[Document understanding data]
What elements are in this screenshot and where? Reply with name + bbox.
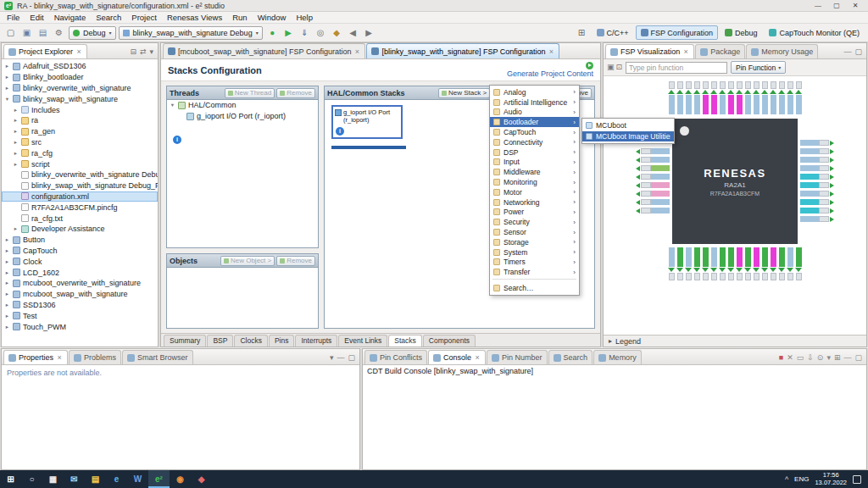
firefox-icon[interactable]: ◉ (170, 470, 191, 488)
expand-arrow-icon[interactable]: ▸ (13, 225, 19, 232)
properties-tab[interactable]: Properties (3, 350, 68, 364)
pin[interactable] (668, 247, 675, 280)
launch-config-dropdown[interactable]: blinky_swap_with_signature Debug ▾ (119, 26, 263, 40)
tree-item[interactable]: ▸ mcuboot_swap_with_signature (2, 289, 158, 300)
tree-item[interactable]: blinky_swap_with_signature Debug_Flat.la… (2, 180, 158, 191)
context-menu-item[interactable]: Power (490, 208, 579, 218)
context-menu-item[interactable]: Networking (490, 197, 579, 208)
pin[interactable] (635, 191, 670, 197)
generate-project-content-link[interactable]: Generate Project Content (507, 69, 593, 78)
mark-occurrences-icon[interactable]: ◆ (330, 25, 344, 40)
expand-arrow-icon[interactable]: ▸ (13, 117, 19, 124)
expand-arrow-icon[interactable]: ▸ (4, 291, 10, 297)
maximize-view-icon[interactable]: ▢ (348, 354, 355, 362)
context-menu-item[interactable]: Input (490, 158, 579, 168)
tree-item[interactable]: ▸ CapTouch (2, 246, 158, 257)
expand-arrow-icon[interactable]: ▸ (13, 161, 19, 168)
properties-tab[interactable]: Problems (69, 350, 121, 364)
expand-arrow-icon[interactable]: ▸ (4, 269, 10, 276)
package-visualization[interactable]: RENESAS RA2A1 R7FA2A1AB3CFM (604, 76, 866, 335)
tree-item[interactable]: R7FA2A1AB3CFM.pincfg (2, 202, 158, 213)
tree-item[interactable]: ▸ Includes (2, 104, 158, 115)
expand-arrow-icon[interactable]: ▸ (4, 258, 10, 265)
menu-item[interactable]: Run (227, 12, 252, 24)
properties-tab[interactable]: Smart Browser (122, 350, 193, 364)
pin[interactable] (800, 191, 835, 197)
save-all-icon[interactable]: ▤ (36, 25, 50, 40)
context-menu-item[interactable]: Storage (490, 237, 579, 247)
pin[interactable] (800, 157, 835, 163)
menu-item[interactable]: Help (291, 12, 318, 24)
context-menu-item[interactable]: Security (490, 217, 579, 227)
expand-arrow-icon[interactable]: ▸ (4, 280, 10, 286)
remove-launch-icon[interactable]: ✕ (787, 354, 793, 362)
debug-icon[interactable]: ● (265, 25, 280, 40)
tree-item[interactable]: configuration.xml (2, 191, 158, 202)
panel-button[interactable]: New Stack > (438, 88, 490, 98)
close-icon[interactable] (75, 48, 82, 55)
context-menu-item[interactable]: Search… (490, 283, 579, 293)
search-icon[interactable]: ◎ (314, 25, 328, 40)
visualization-tab[interactable]: FSP Visualization (605, 44, 694, 58)
pin[interactable] (719, 247, 726, 280)
save-icon[interactable]: ▣ (19, 25, 34, 40)
pin[interactable] (761, 247, 768, 280)
expand-arrow-icon[interactable]: ▸ (13, 139, 19, 146)
tree-item[interactable]: ▸ SSD1306 (2, 300, 158, 311)
pin-function-search-input[interactable] (626, 62, 727, 74)
pin[interactable] (635, 157, 670, 163)
maximize-button[interactable]: ▢ (828, 0, 845, 11)
pin[interactable] (676, 247, 683, 280)
tray-expand-icon[interactable]: ^ (785, 475, 788, 484)
perspective-captouch-monitor[interactable]: CapTouch Monitor (QE) (764, 25, 865, 40)
menu-item[interactable]: Navigate (49, 12, 92, 24)
start-button[interactable]: ⊞ (0, 470, 21, 488)
link-with-editor-icon[interactable]: ⇄ (140, 48, 147, 56)
menu-item[interactable]: File (2, 12, 25, 24)
context-menu-item[interactable]: DSP (490, 147, 579, 158)
pin[interactable] (753, 81, 760, 114)
menu-item[interactable]: Edit (25, 12, 48, 24)
pin[interactable] (770, 81, 776, 114)
expand-arrow-icon[interactable]: ▸ (4, 302, 10, 308)
build-icon[interactable]: ⚙ (52, 25, 66, 40)
tree-item[interactable]: ▸ ra_cfg (2, 147, 158, 158)
display-console-icon[interactable]: ▾ (826, 354, 831, 362)
close-icon[interactable] (474, 354, 481, 361)
pin[interactable] (727, 81, 734, 114)
minimize-view-icon[interactable]: — (843, 354, 851, 362)
pin[interactable] (736, 247, 743, 280)
pin[interactable] (800, 208, 835, 214)
pin[interactable] (693, 81, 700, 114)
new-icon[interactable]: ▢ (3, 25, 18, 40)
expand-arrow-icon[interactable]: ▾ (4, 96, 10, 103)
minimize-view-icon[interactable]: — (843, 48, 851, 56)
terminate-icon[interactable]: ■ (779, 354, 783, 362)
perspective-debug[interactable]: Debug (720, 25, 763, 40)
pin[interactable] (702, 81, 709, 114)
editor-bottom-tab[interactable]: Summary (164, 335, 206, 347)
context-menu-item[interactable]: Audio (490, 108, 579, 118)
perspective-fsp-configuration[interactable]: FSP Configuration (636, 25, 718, 40)
editor-bottom-tab[interactable]: BSP (207, 335, 233, 347)
perspective-c-cpp[interactable]: C/C++ (592, 25, 634, 40)
panel-button[interactable]: New Thread (225, 88, 275, 98)
maximize-view-icon[interactable]: ▢ (854, 354, 862, 362)
pin[interactable] (635, 199, 670, 205)
pin[interactable] (761, 81, 768, 114)
pin[interactable] (800, 216, 835, 222)
console-tab[interactable]: Pin Conflicts (364, 350, 427, 364)
panel-button[interactable]: New Object > (220, 256, 275, 266)
tree-item[interactable]: ▾ blinky_swap_with_signature (2, 93, 158, 104)
pin[interactable] (800, 148, 835, 154)
stack-card-g-ioport[interactable]: g_ioport I/O Port (r_ioport) (331, 105, 403, 139)
pin[interactable] (744, 81, 751, 114)
pin[interactable] (795, 247, 802, 280)
console-tab[interactable]: Search (548, 350, 593, 364)
editor-tab[interactable]: [blinky_swap_with_signature] FSP Configu… (366, 43, 559, 58)
close-icon[interactable] (548, 48, 554, 55)
editor-bottom-tab[interactable]: Interrupts (295, 335, 337, 347)
pin[interactable] (693, 247, 700, 280)
pin[interactable] (800, 165, 835, 171)
thread-tree-item[interactable]: ▾ HAL/Common (167, 100, 318, 111)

» **Assignment**
For each line above that includes "configuration", copy the line.

» **Solution**
tree-item[interactable]: configuration.xml (2, 191, 158, 202)
perspective-fsp-configuration[interactable]: FSP Configuration (636, 25, 718, 40)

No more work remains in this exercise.